Dr Frankenscream said:


> Here's what is marked on the thermostat...
> 
> TY316-274B
> WK0707033
> 0 - 1 \ 16A 250V
> Linkco Ltd.
> [email protected]


My second row of numbers are WK0605134


----------



## Dr Frankenscream

joker said:


> My second row of numbers are WK0605134


That's probably a manufacturer's date code or a lot number. I think the first number is the part number.


----------



## mbp2323

*same problem*

I had Chauvet send me a new thermostat because the TC wire had rusted out. I replaced it, turned on the machine and it heated up, but would not fog. I played with the adjustment and then turned it off, A couple days later I went to turn on the machine and the ready light came on immediately and the machine wouldn't warm up. Please reply if you find anything. Very frustrating!


----------



## joker

I've put the fogger on the back burner for now. My next 3 weekends will be at the haunt and then I'll have some time to look into further.

I'll definitely update this thread with my findings.


----------



## Dr Frankenscream

I played around with my 1700 for about an hour today and couldn't get it to work. The red light comes on immediately but it doesn't heat up. It just shoots out straight fluid.

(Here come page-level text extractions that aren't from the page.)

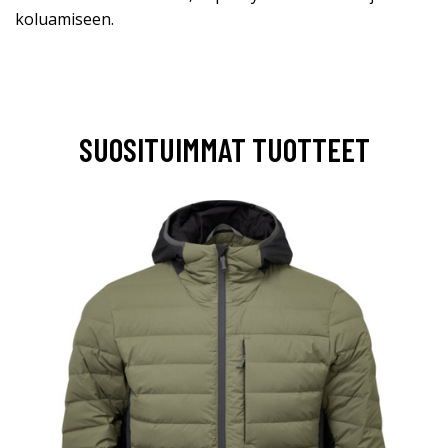
koluamiseen.
SUOSITUIMMAT TUOTTEET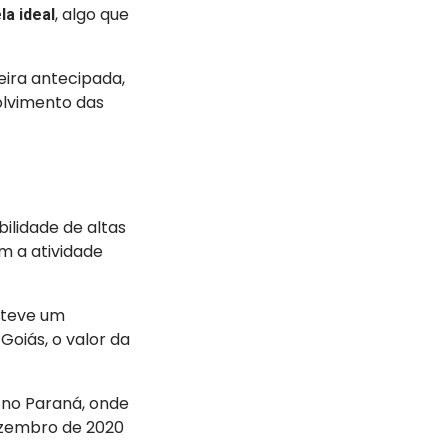
, algo que
a ideal
eira antecipada,
olvimento das
lidade de altas
m a atividade
 teve um
oiás, o valor da
 no Paraná, onde
ezembro de 2020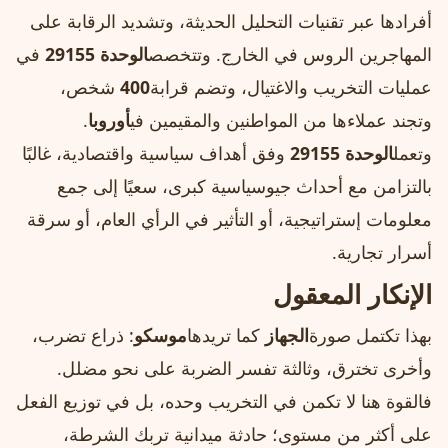
أفرادها عبر تقنيات التحليل الحديثة، وتشديد الرقابة على
المهاجرين الروس في الخارج. وتتخصص
الوحدة 29155
في
عمليات التخريب والاغتيال، وتضم قرابة
400
شخص،
وتجند عملاءها من المواطنين والمقيمين في
أوروبا
.
وتعمل
الوحدة 29155
وفق أهداف سياسية واقتصادية، غالبًا
بالتزامن مع أحداث جيوسياسية كبرى، سعيًا إلى جمع
معلومات إستراتيجية، أو التأثير في الرأي العام، أو سرقة
أسرار تجارية.
الإنكار المعقول
بهذا تكتمل صورة
الجهاز
كما تريدها
موسكو
: ذراع تضرب،
وأخرى تخترق، وثالثة تفسر الضربة على نحو مضلل.
فالقوة هنا لا تكمن في التخريب وحده، بل في توزيع الفعل
على أكثر من مستوى؛ حادثة ميدانية تربك الشرطة،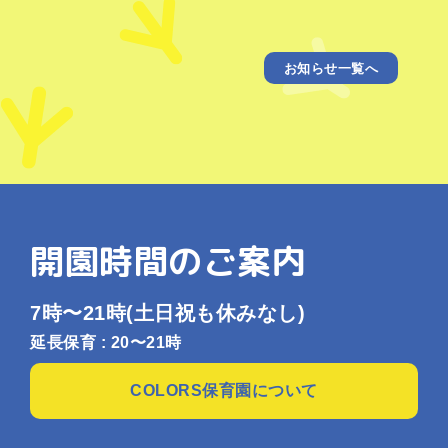
お知らせ一覧へ
開園時間のご案内
7時〜21時
(土日祝も休みなし)
延長保育 : 20〜21時
COLORS保育園について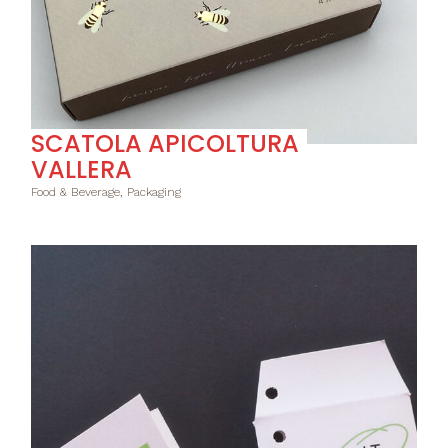
SCATOLA APICOLTURA
VALLERA
Food & Beverage, Packaging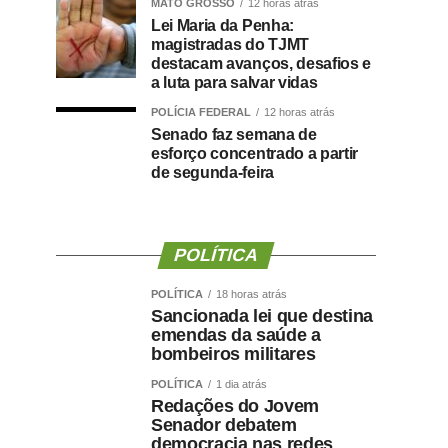
MATO GROSSO
12 horas atrás
Lei Maria da Penha:
magistradas do TJMT
destacam avanços, desafios e
a luta para salvar vidas
POLÍCIA FEDERAL
12 horas atrás
Senado faz semana de
esforço concentrado a partir
de segunda-feira
POLÍTICA
POLÍTICA
18 horas atrás
Sancionada lei que destina
emendas da saúde a
bombeiros militares
POLÍTICA
1 dia atrás
Redações do Jovem
Senador debatem
democracia nas redes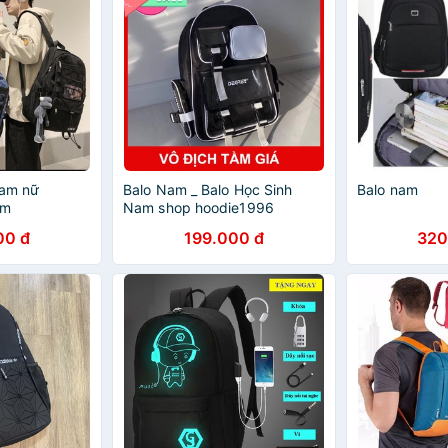
nam nữ
Balo Nam _ Balo Học Sinh
Balo nam
am
Nam shop hoodie1996
00 đ
199.000 đ
320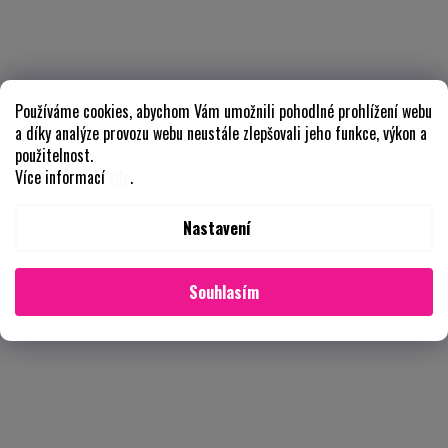
Používáme cookies, abychom Vám umožnili pohodlné prohlížení webu
a díky analýze provozu webu neustále zlepšovali jeho funkce, výkon a
použitelnost.
Více informací
zde
.
Nastavení
Souhlasím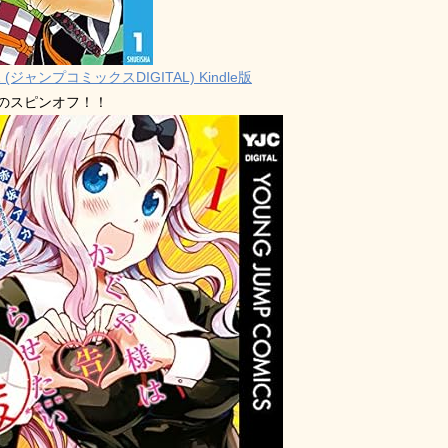
 (ジャンプコミックスDIGITAL) Kindle版
禁のスピンオフ！！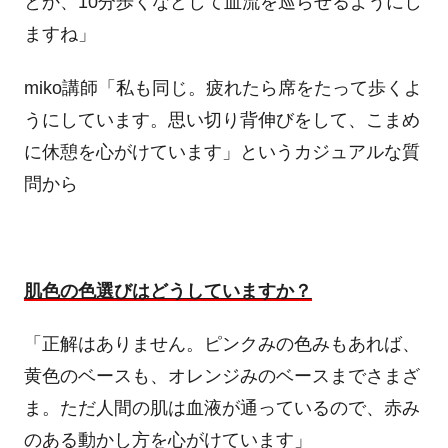
とか、10分歩くなどして血流を巡らせるようにし
ますね」
miko講師「私も同じ。疲れたら席をたって歩くよ
うにしています。思い切り背伸びをして、こまめ
に休憩を心がけています」というカジュアルな質
問から
肌色の色選びはどうしていますか？
「正解はありません。ピンクみの色みもあれば、
黄色のベースも、オレンジみのベースまでさまざ
ま。ただ人間の肌は血液が通っているので、赤み
のある動かし方を心がけています」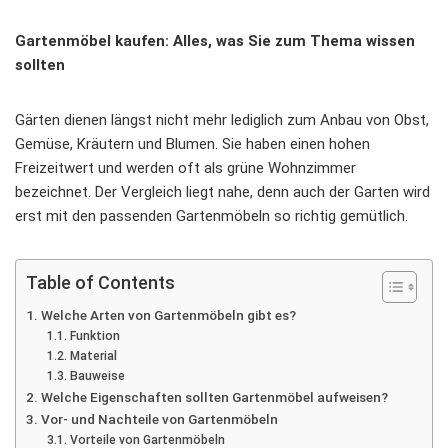
Gartenmöbel kaufen: Alles, was Sie zum Thema wissen
sollten
Gärten dienen längst nicht mehr lediglich zum Anbau von Obst,
Gemüse, Kräutern und Blumen. Sie haben einen hohen
Freizeitwert und werden oft als grüne Wohnzimmer
bezeichnet. Der Vergleich liegt nahe, denn auch der Garten wird
erst mit den passenden Gartenmöbeln so richtig gemütlich.
Table of Contents
Welche Arten von Gartenmöbeln gibt es?
Funktion
Material
Bauweise
Welche Eigenschaften sollten Gartenmöbel aufweisen?
Vor- und Nachteile von Gartenmöbeln
Vorteile von Gartenmöbeln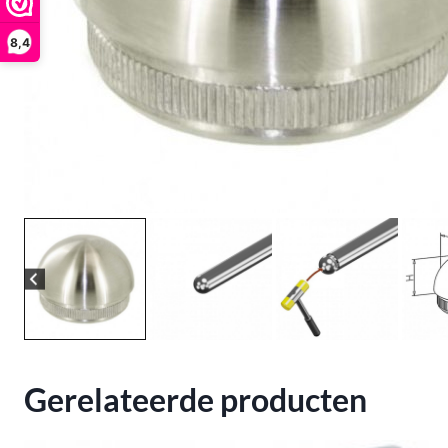
8,4
Gerelateerde producten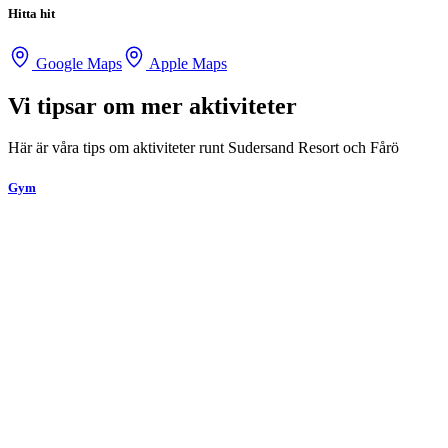
Hitta hit
Google Maps
Apple Maps
Vi tipsar om mer aktiviteter
Här är våra tips om aktiviteter runt Sudersand Resort och Fårö
Gym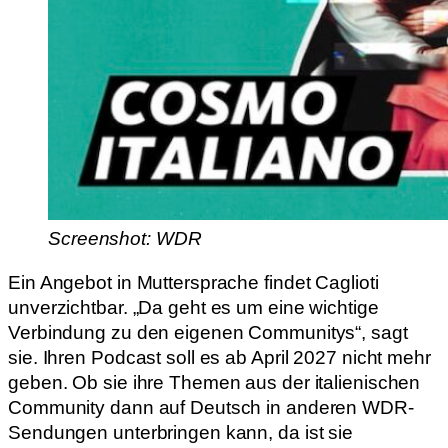
Screenshot: WDR
Ein Angebot in Muttersprache findet Caglioti
unverzichtbar. „Da geht es um eine wichtige
Verbindung zu den eigenen Communitys“, sagt
sie. Ihren Podcast soll es ab April 2027 nicht mehr
geben. Ob sie ihre Themen aus der italienischen
Community dann auf Deutsch in anderen WDR-
Sendungen unterbringen kann, da ist sie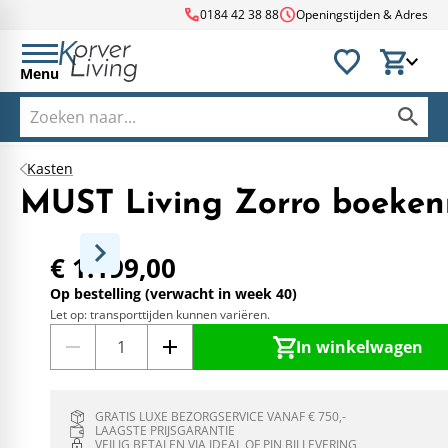
call
schedule
0184 42 38 88
Openingstijden & Adres
Menu
Kasten
MUST Living Zorro boeken
€ 1.199,00
Op bestelling (verwacht in week 40)
Let op: transporttijden kunnen variëren.
In winkelwagen
GRATIS LUXE BEZORGSERVICE VANAF € 750,-
LAAGSTE PRIJSGARANTIE
VEILIG BETALEN VIA IDEAL OF PIN BIJ LEVERING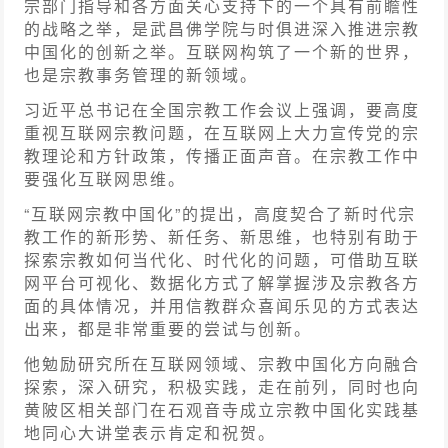
宗部门指导和各方面关心支持下的一个具有前瞻性
的战略之举，是武昌佛学院与时俱进深入推进宗教
中国化的创新之举。互联网构筑了一个新的世界，
也是宗教事务管理的新领域。
习近平总书记在全国宗教工作会议上强调，要高度
重视互联网宗教问题，在互联网上大力宣传党的宗
教理论和方针政策，传播正面声音。在宗教工作中
要强化互联网思维。
“互联网宗教中国化”的提出，高度契合了新时代宗
教工作的新形势、新任务、新思维，也特别有助于
探索宗教如何当代化、时代化的问题，可借助互联
网平台可视化、数据化方式了解掌握涉及宗教各方
面的具体情况，并用信教群众喜闻乐见的方式表达
出来，都是非常重要的尝试与创新。
他勉励研究所在互联网领域、宗教中国化方向融合
探索，深入研究，积极实践，走在前列，同时也向
黄陂区相关部门在石观音寺成立宗教中国化实践基
地同心大讲堂表示肯定和祝贺。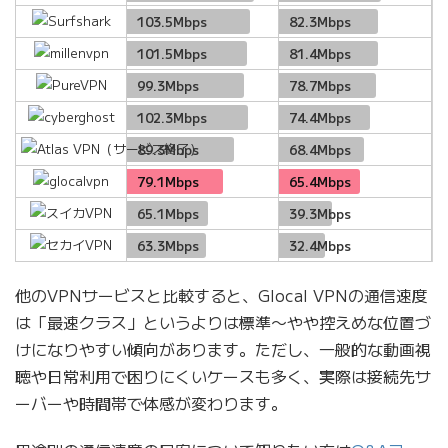
103.5Mbps
82.3Mbps
101.5Mbps
81.4Mbps
99.3Mbps
78.7Mbps
102.3Mbps
74.4Mbps
89.3Mbps
68.4Mbps
79.1Mbps
65.4Mbps
65.1Mbps
39.3Mbps
63.3Mbps
32.4Mbps
他のVPNサービスと比較すると、Glocal VPNの通信速度
は「最速クラス」というよりは標準〜やや控えめな位置づ
けになりやすい傾向があります。ただし、一般的な動画視
聴や日常利用で困りにくいケースも多く、実際は接続先サ
ーバーや時間帯で体感が変わります。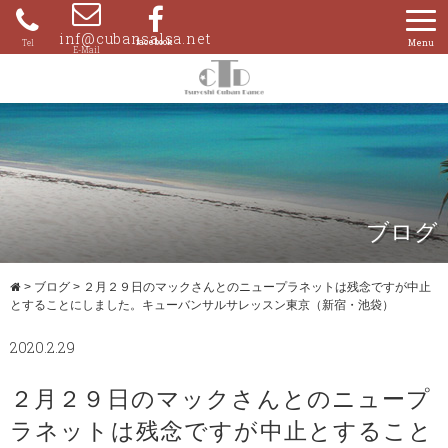
Skip
to
inf@cubansalsa.net
080-
content
4204-
0859
ブログ
>
ブログ
>
２月２９日のマックさんとのニュープラネットは残念ですが中止
とすることにしました。キューバンサルサレッスン東京（新宿・池袋）
2020.2.29
２月２９日のマックさんとのニュープ
ラネットは残念ですが中止とすること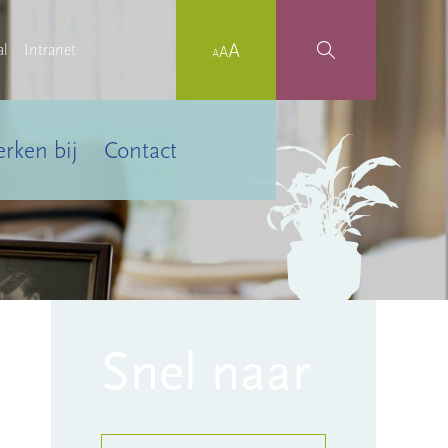
al
Intranet
rken bij
Contact
Snel naar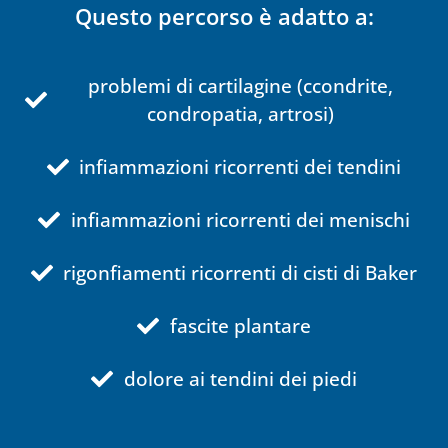
Questo percorso è adatto a:
problemi di cartilagine (ccondrite,
condropatia, artrosi)
infiammazioni ricorrenti dei tendini
infiammazioni ricorrenti dei menischi
rigonfiamenti ricorrenti di cisti di Baker
fascite plantare
dolore ai tendini dei piedi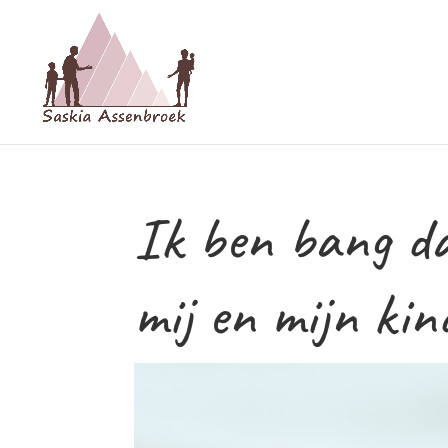
Ik ben bang da
mij en mijn ki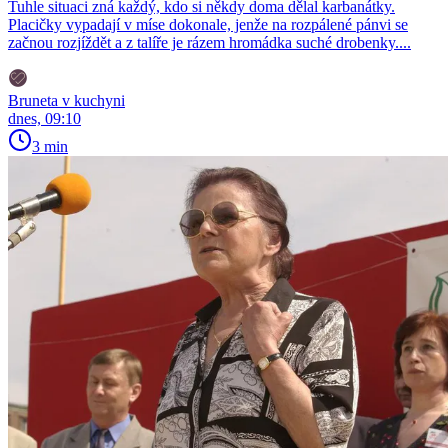
Tuhle situaci zná každý, kdo si někdy doma dělal karbanátky.
Placičky vypadají v míse dokonale, jenže na rozpálené pánvi se
začnou rozjíždět a z talíře je rázem hromádka suché drobenky....
Bruneta v kuchyni
dnes, 09:10
3 min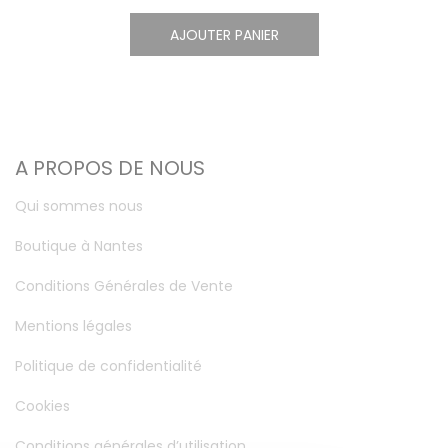
AJOUTER PANIER
A PROPOS DE NOUS
Qui sommes nous
Boutique à Nantes
Conditions Générales de Vente
Mentions légales
Politique de confidentialité
Cookies
Conditions générales d’utilisation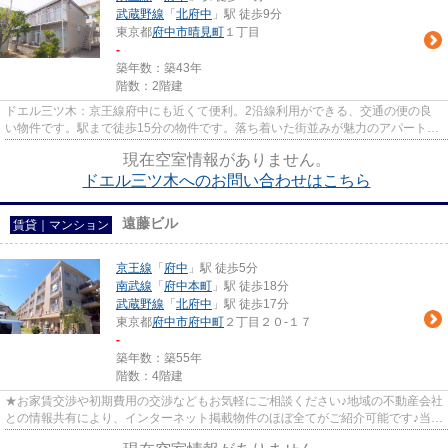
武蔵野線
「
北府中
」駅 徒歩9分
東京都
府中市
晴見町
１丁目
-
築年数：築43年
階数：2階建
ドエル三ツ木：京王線府中にも近くて便利。2沿線利用ができる、交通の便の良
い物件です。駅まで徒歩15分の物件です。落ち着いた街並みが魅力のアパートは
こちらです。府中市で新しい住...
現在空室情報がありません。
ドエル三ツ木へのお問い合わせはこちら
遠藤ビル
賃貸｜マンション
京王線
「
府中
」駅 徒歩5分
南武線
「
府中本町
」駅 徒歩18分
武蔵野線
「
北府中
」駅 徒歩17分
東京都
府中市
府中町
２丁目２０-１７
-
築年数：築55年
階数：4階建
★お家賃交渉や初期費用の交渉などもお気軽にご相談ください♪地域の不動産会社
との情報共有により、インターネット掲載物件のほぼ全てがご紹介可能です♪当店
は京王線府中駅徒歩３０秒☆...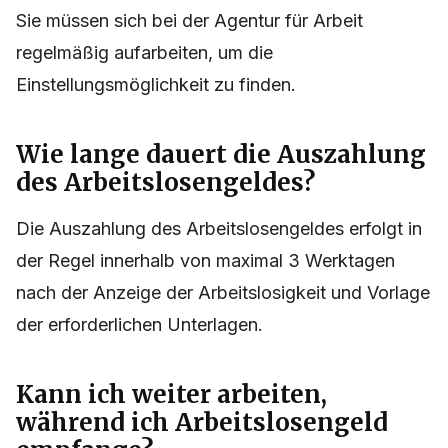
Sie müssen sich bei der Agentur für Arbeit
regelmäßig aufarbeiten, um die
Einstellungsmöglichkeit zu finden.
Wie lange dauert die Auszahlung
des Arbeitslosengeldes?
Die Auszahlung des Arbeitslosengeldes erfolgt in
der Regel innerhalb von maximal 3 Werktagen
nach der Anzeige der Arbeitslosigkeit und Vorlage
der erforderlichen Unterlagen.
Kann ich weiter arbeiten,
während ich Arbeitslosengeld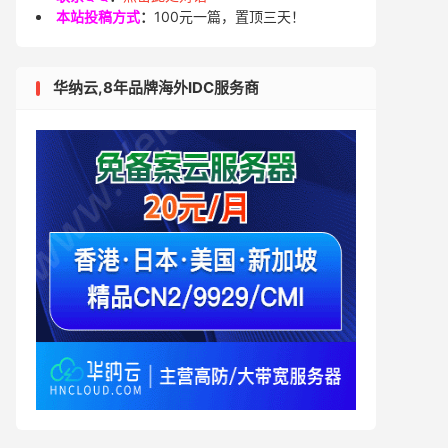
本站投稿方式
：
100元一篇，置顶三天！
华纳云,8年品牌海外IDC服务商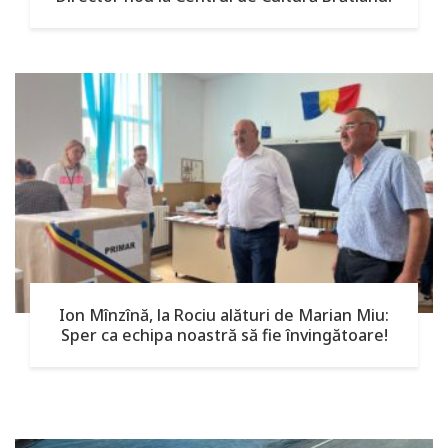
Ion Mînzînă, la Rociu alături de Marian Miu:
Sper ca echipa noastră să fie învingătoare!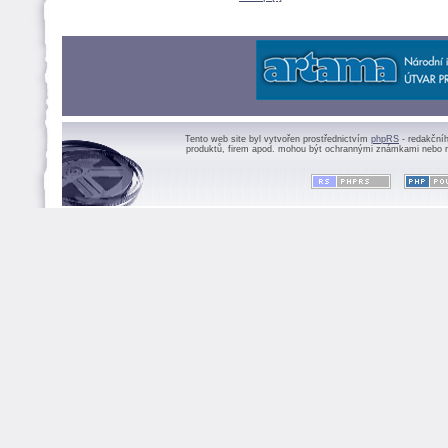
Tento web site byl vytvořen prostřednictvím
phpRS
- redakční
produktů, firem apod. mohou být ochrannými známkami nebo r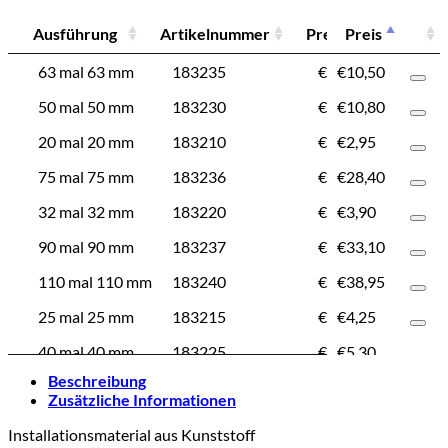
Ausführung
Artikelnummer
Preis
Preis
Ausführung
Artikelnummer
Preis
63 mal 63 mm
183235
€
10,50
€
10,50
50 mal 50 mm
183230
€
10,80
€
10,80
20 mal 20 mm
183210
€
2,95
€
2,95
75 mal 75 mm
183236
€
28,40
€
28,40
32 mal 32 mm
183220
€
3,90
€
3,90
90 mal 90 mm
183237
€
33,10
€
33,10
110 mal 110 mm
183240
€
38,95
€
38,95
25 mal 25 mm
183215
€
4,25
€
4,25
40 mal 40 mm
183225
€
5,30
€
5,30
Beschreibung
Zusätzliche Informationen
Installationsmaterial aus Kunststoff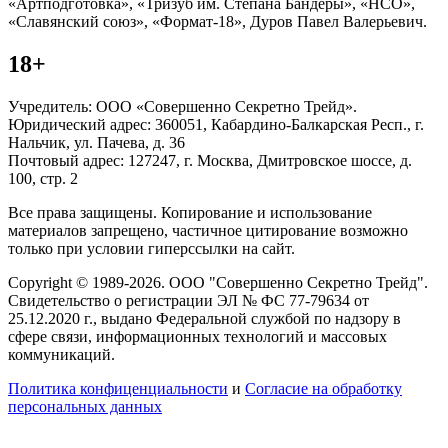
«Артподготовка», «Тризуб им. Степана Бандеры», «НСО»,
«Славянский союз», «Формат-18», Дуров Павел Валерьевич.
18+
Учредитель: ООО «Совершенно Секретно Трейд».
Юридический адрес: 360051, Кабардино-Балкарская Респ., г.
Нальчик, ул. Пачева, д. 36
Почтовый адрес: 127247, г. Москва, Дмитровское шоссе, д.
100, стр. 2
Все права защищены. Копирование и использование
материалов запрещено, частичное цитирование возможно
только при условии гиперссылки на сайт.
Copyright © 1989-2026. ООО "Совершенно Секретно Трейд".
Свидетельство о регистрации ЭЛ № ФС 77-79634 от
25.12.2020 г., выдано Федеральной службой по надзору в
сфере связи, информационных технологий и массовых
коммуникаций.
Политика конфиценциальности
и
Согласие на обработку
персональных данных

I'm ready to chuck it in the dumpster and find a better quality unit.


----------



## joker

Still no luck with this fogger. Anybody else get there's back in working order?


----------



## Dr Frankenscream

joker said:


> Still no luck with this fogger. Anybody else get there's back in working order?


Still no luck with mine.


----------



## joker

Dr Frankenscream said:


> Still no luck with mine.


Anyone with an update and hopefully success with Chauvet 1700. Was unable to use it last year.

5 year old Spirit store 700 watt fogger still fogging with old fluid


----------